Secure software supply chain with Azure Pipelines artifact policies
We are announcing a preview capability for Azure Pipelines allowing you to define artifact policies that are enforced before deploying to critical environments such as production. You will be able to define custom policies that are evaluated against all the deployable artifacts in a given pipeline run and block the deployment if the artifacts don’t comply. At launch, we support container images and Kubernetes environments; support for other artifact types and target environment resources will be added in the next months.
This feature is currently in private preview, and if you’d like to participate, please drop us a note.
Teams know how valuable and sensitive production environments are, and changes to it usually require following multiple checklists suggested by the security, operations and engineering teams, among others. However, sometimes the protocol is not fully respected; and when that happens, audit teams raise red flags, and after some root causing and soul searching, teams settle with an updated process that prevents the lapse from happening and most likely increasing their mean time to deliver (MTD).
At a high level, an application environment can be described as 3 layers: infrastructure, application platform, application.
Each of these layers can be described as code and with their own set of best practices to imbibe. We’ll be focusing on the application layer in this article, which is updated most frequently and is the interface for external systems and users to interact with.
So, when it comes to checklist in the context of an application update, what are the usual suspects?
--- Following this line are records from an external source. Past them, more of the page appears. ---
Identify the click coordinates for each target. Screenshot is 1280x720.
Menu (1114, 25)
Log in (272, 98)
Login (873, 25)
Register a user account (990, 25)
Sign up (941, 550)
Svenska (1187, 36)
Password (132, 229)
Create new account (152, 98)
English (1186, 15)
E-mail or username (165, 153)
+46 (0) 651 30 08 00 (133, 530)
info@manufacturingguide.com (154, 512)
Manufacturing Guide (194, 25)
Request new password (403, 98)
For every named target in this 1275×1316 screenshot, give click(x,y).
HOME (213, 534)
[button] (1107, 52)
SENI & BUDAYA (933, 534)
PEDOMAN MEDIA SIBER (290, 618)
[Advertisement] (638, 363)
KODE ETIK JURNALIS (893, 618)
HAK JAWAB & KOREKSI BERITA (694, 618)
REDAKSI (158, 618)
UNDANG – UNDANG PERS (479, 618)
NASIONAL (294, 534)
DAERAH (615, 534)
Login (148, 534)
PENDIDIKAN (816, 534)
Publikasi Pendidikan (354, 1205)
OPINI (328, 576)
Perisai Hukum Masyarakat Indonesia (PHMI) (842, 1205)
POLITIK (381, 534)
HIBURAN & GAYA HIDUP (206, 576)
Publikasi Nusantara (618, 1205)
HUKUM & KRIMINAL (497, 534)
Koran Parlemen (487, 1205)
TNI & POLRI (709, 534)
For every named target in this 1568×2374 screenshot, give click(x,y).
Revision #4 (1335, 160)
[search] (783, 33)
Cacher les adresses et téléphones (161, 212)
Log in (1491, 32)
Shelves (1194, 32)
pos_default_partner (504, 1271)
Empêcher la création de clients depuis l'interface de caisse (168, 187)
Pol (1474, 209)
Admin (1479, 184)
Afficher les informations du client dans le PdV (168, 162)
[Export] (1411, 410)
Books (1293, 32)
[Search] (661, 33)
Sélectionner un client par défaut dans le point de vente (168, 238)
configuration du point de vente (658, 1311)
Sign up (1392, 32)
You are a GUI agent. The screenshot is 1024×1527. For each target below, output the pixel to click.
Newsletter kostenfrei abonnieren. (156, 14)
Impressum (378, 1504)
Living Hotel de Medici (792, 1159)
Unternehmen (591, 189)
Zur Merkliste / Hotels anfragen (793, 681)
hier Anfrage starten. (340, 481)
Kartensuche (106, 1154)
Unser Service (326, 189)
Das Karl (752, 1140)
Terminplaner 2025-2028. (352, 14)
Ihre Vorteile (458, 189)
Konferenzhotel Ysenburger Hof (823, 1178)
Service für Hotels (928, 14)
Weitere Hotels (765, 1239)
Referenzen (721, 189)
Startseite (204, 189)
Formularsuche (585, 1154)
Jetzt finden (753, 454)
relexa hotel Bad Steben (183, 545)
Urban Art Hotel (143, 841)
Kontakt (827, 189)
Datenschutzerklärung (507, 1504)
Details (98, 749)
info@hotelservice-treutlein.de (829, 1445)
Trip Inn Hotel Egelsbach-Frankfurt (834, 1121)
- Allow application binaries from trusted sources
- Application binaries has been built from trusted source control repository
- Allow production deployment only when an application has been deployed and tested in a staging environment
- Static analysis tools such as code coverage, lint have been run (with acceptable thresholds)
- Application bits has run specific tests (with acceptable thresholds)
- No known vulnerabilities found above severity level: medium
- Green light from a custom tool
This is a supply chain problem where the goods (application artifact) to be delivered (to production system) goes through various waypoints (build, test, analysis) and the shipment is tracked in a waybill (record of where the artifact originated from, processes it’s been through). Not surprisingly, the term Software supply chain has been picking up in recent years. Let’s say we have an artifact with all the attributions related to the build, tests and other processes it’s been through, and there are policies defined by the teams collectively: can we now eliminate the manual intervention before production deployment? Here’s how artifact policies can be put to work.
After you define a policy, when a container image is built, tested or deployed, metadata is automatically attributed to the resulting artifact (the container image); you can even add custom metadata if desired. When an environment with the Artifact policy Check configured is running, custom policies are evaluated even before the deployment stage is run. As part of the evaluation, metadata for all the pipeline images (images either consumed via resources or built in any previous stages) is retrieved and the policy evaluated for all deployable image. If the images comply, they can be deployed, otherwise the pipeline halts with an error, as per this example:
And there it is, Azure Pipeline captured artifact’s provenance and provided a mechanism to enforce custom policies before they could be deployed to a production environment – instantly, without you having to manually validate them every single time!